Она там, с Питером. Вчера был разговор. Вдвоем. Скупо. Об этом. Она испугана. Насколько я понял, ей было сказано, что мужчина, с которым она сейчас связана, то есть ты, станет причиной ее смерти.
Сегодня утром они отправились в Гонготри.
И, месяц спустя, второе.
Она в Харидваре, в клинике, две операции, готовят к третьей. Несчастный случай. В Гамоке, на леднике.
С тем, с кем была связана.
— Ну что ты?.. Что?.. — шепчет она, глядя в мое лицо.
— А? — Я пытаюсь пошевелить губами. — Где? Что?
— Я подхожу к тебе, а ты смотришь на меня закатившимися глазами и весь подергиваешься и бормочешь Бог знает что. Как с того света.
Рядом сидит на скамейке. Сидит рядом. Держит мою ладонь.
— Ну, — говорит, — легче тебе? Что за кошмары тебя терзают?
— Легче, — говорю. — Пойдем?
Какое-то время молча идем.
— Ну что, — говорю, — будем живы?
— Будем, — говорит. — Не сейчас, ладно?
— Ладно, — говорю. — Не потом.
Она сжимает мою ладонь — резко, но с каким-то птичьим бессилием. И это уже не отпускает.
Не отпускает, а то и другое растет. И это бессилье трехпалое, и эта когтистая резкость. В одном. Возьмет — и не держит, зацепит — роняет.
Ладони трехпалы; возьмет и не держит. И сердца удары; зацепит — роняет. Трехпалы шаги. И слова. И молчанье. И город — в трехпалой, горящей, скользящей — уже не держал нас.
Все как-то обмякло, и все обмякало — деревья, дома, люди, улицы, все — так, будто бы воздух с тоненьким свистом из них убывал.
Поели, попили (все убывал еле слышно), сели в пустую кривую кабинку обмякшего рикши, менявшего колесо. Ехали шагом, стиснутые со всех сторон, через горящий город.
Ксения взглянула в зеркальце водителя, потом оглядела себя и начала переодеваться, занавесив штанами проем окна. Я тоже был черен от пыли и со своей стороны занавесил проем.
И вдруг мне стало так стыдно и страшно смотреть на нее — голую, белеющую в тьме: девочка, худенькая, лет двенадцати, забившаяся в угол сиденья, прижимающая руки к груди, в наплывах мелькающих фонарей.
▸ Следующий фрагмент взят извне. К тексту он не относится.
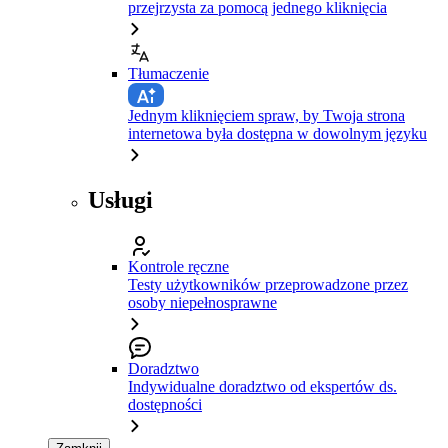
przejrzysta za pomocą jednego kliknięcia
Tłumaczenie
Jednym kliknięciem spraw, by Twoja strona
internetowa była dostępna w dowolnym języku
Usługi
Kontrole ręczne
Testy użytkowników przeprowadzone przez
osoby niepełnosprawne
Doradztwo
Indywidualne doradztwo od ekspertów ds.
dostępności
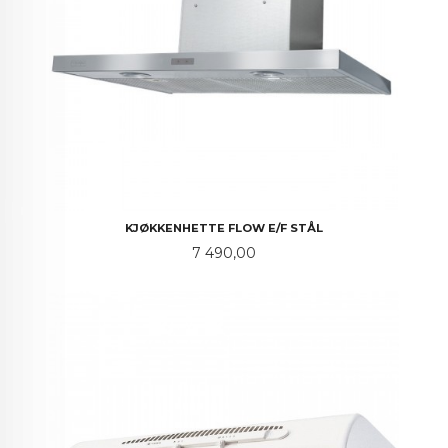
KJØKKENHETTE FLOW E/F STÅL
Pris
7 490,00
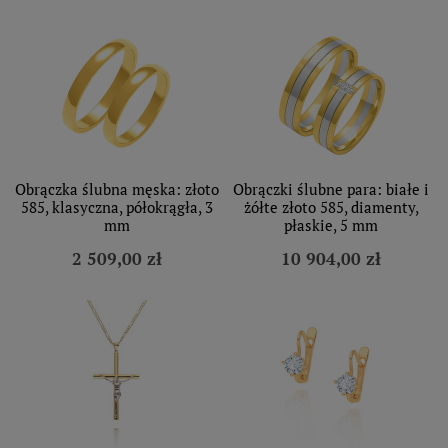
Obrączka ślubna męska: złoto
Obrączki ślubne para: białe i
585, klasyczna, półokrągła, 3
żółte złoto 585, diamenty,
mm
płaskie, 5 mm
2 509,00 zł
10 904,00 zł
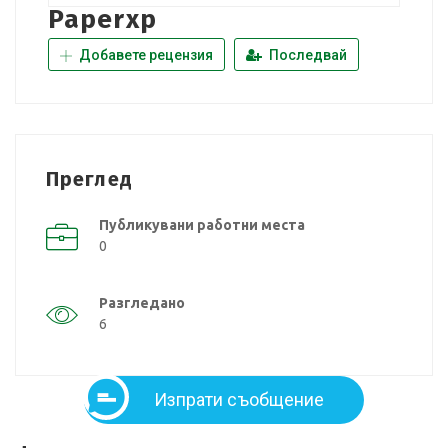
Paperxp
Добавете рецензия
Последвай
Преглед
Публикувани работни места
0
Разгледано
6
Изпрати съобщение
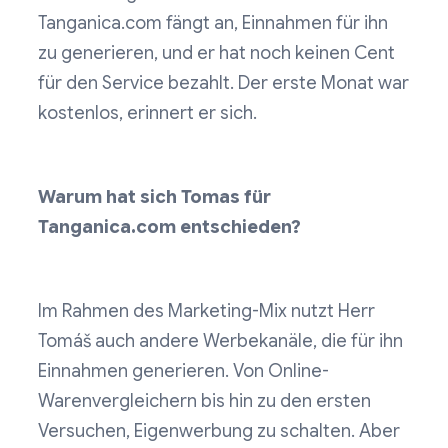
Tanganica.com fängt an, Einnahmen für ihn
zu generieren, und er hat noch keinen Cent
für den Service bezahlt. Der erste Monat war
kostenlos, erinnert er sich.
Warum hat sich Tomas für
Tanganica.com entschieden?
Im Rahmen des Marketing-Mix nutzt Herr
Tomáš auch andere Werbekanäle, die für ihn
Einnahmen generieren. Von Online-
Warenvergleichern bis hin zu den ersten
Versuchen, Eigenwerbung zu schalten. Aber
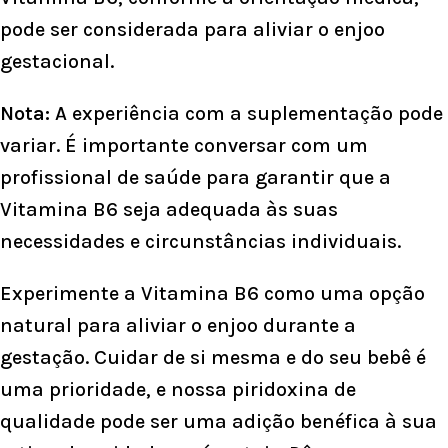
pode ser considerada para aliviar o enjoo
gestacional.
Nota:
A experiência com a suplementação pode
variar. É importante conversar com um
profissional de saúde para garantir que a
Vitamina B6 seja adequada às suas
necessidades e circunstâncias individuais.
Experimente a Vitamina B6 como uma opção
natural para aliviar o enjoo durante a
gestação. Cuidar de si mesma e do seu bebê é
uma prioridade, e nossa piridoxina de
qualidade pode ser uma adição benéfica à sua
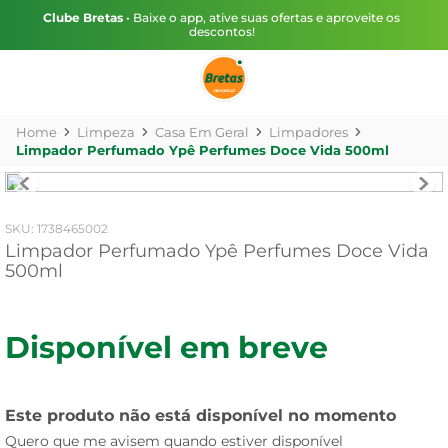
Clube Bretas
• Baixe o app, ative suas ofertas e aproveite os
descontos!
Limpeza
Casa Em Geral
Limpadores
Limpador Perfumado Ypê Perfumes Doce Vida 500ml
:
1738465002
Limpador Perfumado Ypê Perfumes Doce Vida
500ml
Disponível em breve
Este produto não está disponível no momento
Quero que me avisem quando estiver disponível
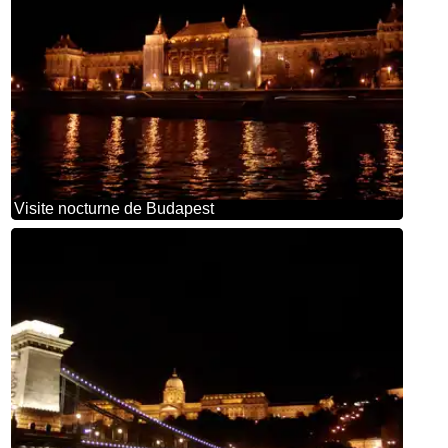
Visite nocturne de Budapest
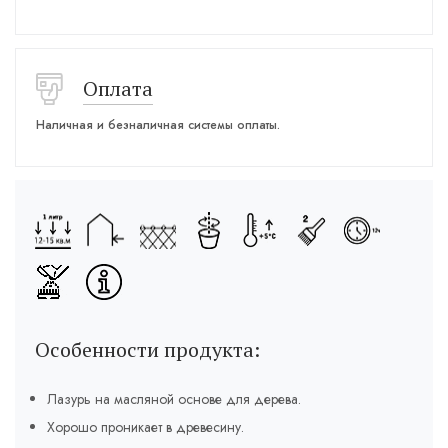
Оплата
Наличная и безналичная системы оплаты.
Особенности продукта:
Лазурь на масляной основе для дерева.
Хорошо проникает в древесину.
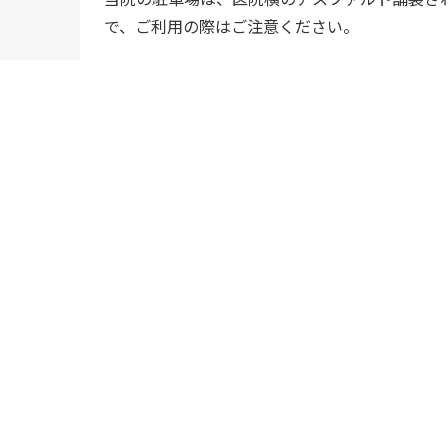
で、ご利用の際はご注意ください。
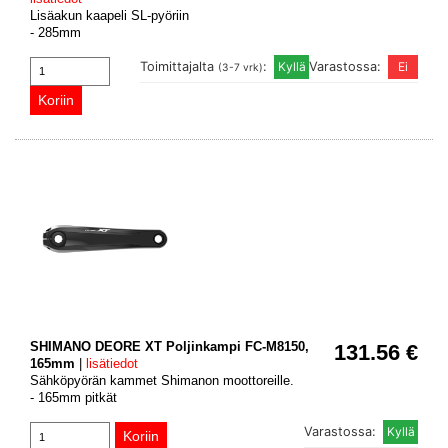
Lisäakun kaapeli SL-pyöriin
- 285mm
Toimittajalta
:
Varastossa:
(3-7 vrk)
SHIMANO DEORE XT Poljinkampi FC-M8150,
131.56 €
165mm
|
lisätiedot
Sähköpyörän kammet Shimanon moottoreille.
- 165mm pitkät
Varastossa:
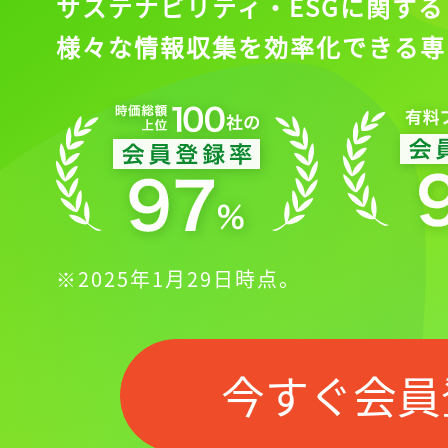
サステナビリティ・ESGに関する
様々な情報収集を効率化できる専
※2025年1月29日時点。
今すぐ会員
И руки, чужие, с обеих сторон, отдергивающие полог, и небритые возбужденные головы, заглядывающие внутрь, и женщина с четырьмя детьми в охапке, склонившаяся лицом ко мне, сидящему с зубной щеткой и белой пеною пасты во рту. И я ей руками показываю, что, мол, нет. И она мне руками, что, мол, да, все равно — дай.
Сели. В Париже. Восемь часов: как пристегнулись, так и выронили себя.
И снова. Мюнхен. Скользим взглядом в окно электрички, слов не находим — скользят.
Разъехались.
Вечер. Какая-то ветошь всплывает, колкая щемь.
Вдруг — звонок.
И тихо, почти без голоса:
— Ты… жив?
— История… — говорю, — закончена.
— Какая история?
— Наша.
День. Ночь. День. Ночь…
И медленно, медленнее всего, что живет, опустили трубки.